As you well know the GDP growth was dominated for years by infrastructure building.

Do I know that? Have you actually looked at the graphs? Infrastructure has been fairly volatile, in fact: in some recent years it's been huge (basically stimulus to paper over the global economic downturn). In years farther back - when China was indisputably in export-led mode - it was all over the place: a major component of growth some years, and a small piece of the pie in others.

The basic point being that your approach of trumpetting cherry-picked numbers from one point in time - with no context - and claiming that is definitive evidence of some major trend, is ill-posed. You should be providing charts that show the actual trends over useful time scales. And paying less attention to crank sites that exist to tell you what you want to hear about China.

For several years purchasing power of salaries has had real low double digit growth,

And since the GDP was growing at high double digits during that time, that growth rate amounted to a contraction of household income as a share of GDP - the telltale sign of an export-led economy. It will take several years of "rebalancing" towards consumption for it to regain the share of GDP that it had as recently as the late 90's (which time was itself almost 2 decades deep into an export-led growth phase).

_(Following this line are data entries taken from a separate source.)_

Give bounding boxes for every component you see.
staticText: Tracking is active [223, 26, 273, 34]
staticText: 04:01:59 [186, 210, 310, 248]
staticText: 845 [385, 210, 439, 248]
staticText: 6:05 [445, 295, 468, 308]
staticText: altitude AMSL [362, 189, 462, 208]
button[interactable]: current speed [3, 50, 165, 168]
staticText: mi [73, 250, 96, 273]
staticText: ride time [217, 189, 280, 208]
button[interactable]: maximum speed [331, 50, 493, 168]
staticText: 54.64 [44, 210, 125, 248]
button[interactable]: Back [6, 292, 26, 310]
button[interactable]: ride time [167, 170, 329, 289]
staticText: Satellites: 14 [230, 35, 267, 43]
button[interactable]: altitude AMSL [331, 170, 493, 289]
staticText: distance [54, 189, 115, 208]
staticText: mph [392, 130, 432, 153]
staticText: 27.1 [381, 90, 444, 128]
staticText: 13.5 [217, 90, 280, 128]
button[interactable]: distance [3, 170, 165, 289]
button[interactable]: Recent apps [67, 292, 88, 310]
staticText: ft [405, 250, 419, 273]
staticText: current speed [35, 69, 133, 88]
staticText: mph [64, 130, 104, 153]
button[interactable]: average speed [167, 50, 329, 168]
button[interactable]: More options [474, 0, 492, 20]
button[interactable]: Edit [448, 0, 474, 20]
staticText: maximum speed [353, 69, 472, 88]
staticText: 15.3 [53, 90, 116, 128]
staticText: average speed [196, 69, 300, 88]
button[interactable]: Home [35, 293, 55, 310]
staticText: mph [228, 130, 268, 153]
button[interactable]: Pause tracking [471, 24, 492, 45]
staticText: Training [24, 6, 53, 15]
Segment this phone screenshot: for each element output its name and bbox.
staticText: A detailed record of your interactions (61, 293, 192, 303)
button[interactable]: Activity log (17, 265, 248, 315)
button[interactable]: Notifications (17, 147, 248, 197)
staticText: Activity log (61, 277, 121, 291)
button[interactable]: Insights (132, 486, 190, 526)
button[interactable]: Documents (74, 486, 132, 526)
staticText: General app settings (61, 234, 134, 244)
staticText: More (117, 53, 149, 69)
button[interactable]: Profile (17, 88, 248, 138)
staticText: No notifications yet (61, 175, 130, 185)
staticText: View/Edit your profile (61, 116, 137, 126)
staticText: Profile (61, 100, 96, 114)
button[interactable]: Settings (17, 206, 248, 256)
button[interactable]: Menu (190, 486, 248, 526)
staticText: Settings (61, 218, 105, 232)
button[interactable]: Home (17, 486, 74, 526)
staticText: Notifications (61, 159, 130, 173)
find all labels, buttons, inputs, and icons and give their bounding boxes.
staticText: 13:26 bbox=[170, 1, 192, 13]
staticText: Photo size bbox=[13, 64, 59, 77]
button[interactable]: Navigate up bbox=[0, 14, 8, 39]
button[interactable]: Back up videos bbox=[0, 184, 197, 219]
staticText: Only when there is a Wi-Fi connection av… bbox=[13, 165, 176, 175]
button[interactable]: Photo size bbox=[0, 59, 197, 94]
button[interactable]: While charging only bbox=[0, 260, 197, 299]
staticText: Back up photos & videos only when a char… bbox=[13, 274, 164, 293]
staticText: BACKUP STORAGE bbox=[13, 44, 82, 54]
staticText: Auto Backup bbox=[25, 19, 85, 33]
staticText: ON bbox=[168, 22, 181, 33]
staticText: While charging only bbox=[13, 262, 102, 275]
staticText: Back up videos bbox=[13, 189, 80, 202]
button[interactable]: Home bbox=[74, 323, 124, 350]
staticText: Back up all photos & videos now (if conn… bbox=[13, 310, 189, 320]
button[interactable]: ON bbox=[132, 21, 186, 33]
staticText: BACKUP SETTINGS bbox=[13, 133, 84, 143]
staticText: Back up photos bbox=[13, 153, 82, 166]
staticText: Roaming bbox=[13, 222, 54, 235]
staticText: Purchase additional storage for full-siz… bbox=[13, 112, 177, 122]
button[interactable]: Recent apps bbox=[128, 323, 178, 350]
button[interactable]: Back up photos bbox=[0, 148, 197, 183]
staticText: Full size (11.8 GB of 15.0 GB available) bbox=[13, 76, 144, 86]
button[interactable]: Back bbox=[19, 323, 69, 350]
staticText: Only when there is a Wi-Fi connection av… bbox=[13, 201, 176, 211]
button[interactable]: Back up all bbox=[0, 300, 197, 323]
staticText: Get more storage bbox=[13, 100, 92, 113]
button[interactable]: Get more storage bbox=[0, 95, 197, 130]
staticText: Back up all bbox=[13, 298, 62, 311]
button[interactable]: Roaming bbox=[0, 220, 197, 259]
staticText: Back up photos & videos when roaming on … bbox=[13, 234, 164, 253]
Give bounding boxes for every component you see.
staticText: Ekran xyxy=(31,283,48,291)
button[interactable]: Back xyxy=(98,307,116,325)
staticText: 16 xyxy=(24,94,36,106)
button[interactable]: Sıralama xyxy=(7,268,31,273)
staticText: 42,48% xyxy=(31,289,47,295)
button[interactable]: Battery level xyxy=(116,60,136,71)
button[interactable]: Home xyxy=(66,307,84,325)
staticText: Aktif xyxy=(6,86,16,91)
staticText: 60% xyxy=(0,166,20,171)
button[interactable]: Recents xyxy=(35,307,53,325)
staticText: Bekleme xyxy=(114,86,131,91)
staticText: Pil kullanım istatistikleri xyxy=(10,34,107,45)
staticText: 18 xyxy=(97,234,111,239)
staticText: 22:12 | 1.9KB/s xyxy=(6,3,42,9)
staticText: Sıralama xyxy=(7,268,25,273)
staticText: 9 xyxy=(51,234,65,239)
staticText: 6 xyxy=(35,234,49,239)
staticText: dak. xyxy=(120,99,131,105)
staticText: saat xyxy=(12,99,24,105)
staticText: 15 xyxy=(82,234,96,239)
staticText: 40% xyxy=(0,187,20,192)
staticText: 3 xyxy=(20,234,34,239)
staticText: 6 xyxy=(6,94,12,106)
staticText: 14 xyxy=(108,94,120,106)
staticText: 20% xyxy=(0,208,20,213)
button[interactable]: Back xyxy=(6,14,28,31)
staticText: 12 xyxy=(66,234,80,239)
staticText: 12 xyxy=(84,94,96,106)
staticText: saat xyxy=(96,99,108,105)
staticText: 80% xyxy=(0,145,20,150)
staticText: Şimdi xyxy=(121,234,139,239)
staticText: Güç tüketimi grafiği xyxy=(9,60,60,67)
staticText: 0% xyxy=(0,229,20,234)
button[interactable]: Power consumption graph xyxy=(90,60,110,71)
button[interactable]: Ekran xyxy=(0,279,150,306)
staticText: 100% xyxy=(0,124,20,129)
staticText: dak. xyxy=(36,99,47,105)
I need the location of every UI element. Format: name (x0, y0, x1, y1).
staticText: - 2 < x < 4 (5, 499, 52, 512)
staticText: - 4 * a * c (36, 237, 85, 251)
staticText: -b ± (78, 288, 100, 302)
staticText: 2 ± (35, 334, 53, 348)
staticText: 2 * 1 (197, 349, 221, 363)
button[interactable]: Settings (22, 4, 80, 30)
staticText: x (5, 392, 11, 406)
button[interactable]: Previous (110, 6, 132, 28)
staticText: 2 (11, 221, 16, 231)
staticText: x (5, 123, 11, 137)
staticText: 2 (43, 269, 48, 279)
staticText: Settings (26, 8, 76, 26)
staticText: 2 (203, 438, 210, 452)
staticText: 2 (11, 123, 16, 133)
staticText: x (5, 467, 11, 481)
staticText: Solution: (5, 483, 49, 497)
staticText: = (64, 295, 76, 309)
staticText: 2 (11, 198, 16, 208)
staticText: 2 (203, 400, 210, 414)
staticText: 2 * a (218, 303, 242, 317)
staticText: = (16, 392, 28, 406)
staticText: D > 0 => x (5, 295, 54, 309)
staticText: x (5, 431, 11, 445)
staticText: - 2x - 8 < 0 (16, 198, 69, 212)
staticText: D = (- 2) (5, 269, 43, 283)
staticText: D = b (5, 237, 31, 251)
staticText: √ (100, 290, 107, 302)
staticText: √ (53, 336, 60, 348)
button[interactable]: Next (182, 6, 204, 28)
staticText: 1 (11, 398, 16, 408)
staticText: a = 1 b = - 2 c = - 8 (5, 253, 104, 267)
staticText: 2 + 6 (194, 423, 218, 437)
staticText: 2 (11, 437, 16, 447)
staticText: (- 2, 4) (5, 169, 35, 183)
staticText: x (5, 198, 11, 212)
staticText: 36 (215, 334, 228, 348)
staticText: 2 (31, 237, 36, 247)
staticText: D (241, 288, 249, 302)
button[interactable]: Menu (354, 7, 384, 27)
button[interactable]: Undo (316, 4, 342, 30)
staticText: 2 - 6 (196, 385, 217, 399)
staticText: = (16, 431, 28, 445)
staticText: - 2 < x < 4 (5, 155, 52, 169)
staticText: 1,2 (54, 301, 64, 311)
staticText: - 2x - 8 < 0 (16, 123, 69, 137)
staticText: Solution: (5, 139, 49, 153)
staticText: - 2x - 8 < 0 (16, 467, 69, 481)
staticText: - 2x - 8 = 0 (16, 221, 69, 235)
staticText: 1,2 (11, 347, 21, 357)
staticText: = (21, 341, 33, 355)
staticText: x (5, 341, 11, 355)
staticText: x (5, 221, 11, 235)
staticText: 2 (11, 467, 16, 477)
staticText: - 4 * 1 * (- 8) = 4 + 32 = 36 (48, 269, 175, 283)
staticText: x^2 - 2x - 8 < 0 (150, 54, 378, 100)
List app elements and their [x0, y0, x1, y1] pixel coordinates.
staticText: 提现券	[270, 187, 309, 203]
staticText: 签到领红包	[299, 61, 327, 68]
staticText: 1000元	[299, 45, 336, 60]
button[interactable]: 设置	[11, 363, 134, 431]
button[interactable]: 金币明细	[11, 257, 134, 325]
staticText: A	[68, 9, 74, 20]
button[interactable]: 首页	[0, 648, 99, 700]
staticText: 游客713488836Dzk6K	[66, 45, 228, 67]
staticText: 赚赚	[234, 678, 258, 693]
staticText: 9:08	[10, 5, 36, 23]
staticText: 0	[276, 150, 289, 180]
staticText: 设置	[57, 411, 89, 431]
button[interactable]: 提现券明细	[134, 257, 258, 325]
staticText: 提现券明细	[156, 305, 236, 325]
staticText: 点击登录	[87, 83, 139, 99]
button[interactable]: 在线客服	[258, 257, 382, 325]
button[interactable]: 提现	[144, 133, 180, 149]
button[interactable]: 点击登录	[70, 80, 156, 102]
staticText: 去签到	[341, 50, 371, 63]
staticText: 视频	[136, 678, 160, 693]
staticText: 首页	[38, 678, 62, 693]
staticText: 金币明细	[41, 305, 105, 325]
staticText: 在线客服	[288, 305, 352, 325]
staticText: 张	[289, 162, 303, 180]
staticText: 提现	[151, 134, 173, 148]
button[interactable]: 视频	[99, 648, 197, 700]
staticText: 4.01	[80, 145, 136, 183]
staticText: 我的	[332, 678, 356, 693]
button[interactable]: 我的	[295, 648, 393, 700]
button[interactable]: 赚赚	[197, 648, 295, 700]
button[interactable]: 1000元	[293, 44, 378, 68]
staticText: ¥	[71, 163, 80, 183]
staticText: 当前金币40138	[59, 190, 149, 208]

The point being that China has spent so long driving up the share of investment and exports in the GDP that, by now, pretty much any non-suicidal economic policy is guaranteed to increase consumption's share. The resulting increases in consumption don't indicate that China has emerged as a consumer economy - quite the opposite: they indicate that they've maxed out their ability to suppress consumption, and now must unwind their industrial policy and allow consumption to recover. It will take 10+ years of that process to result an actual consumer economy.

Short story: you're way off when you say that China's transition to a consumer economy is "more than half done." In fact, it's only just now started in earnest.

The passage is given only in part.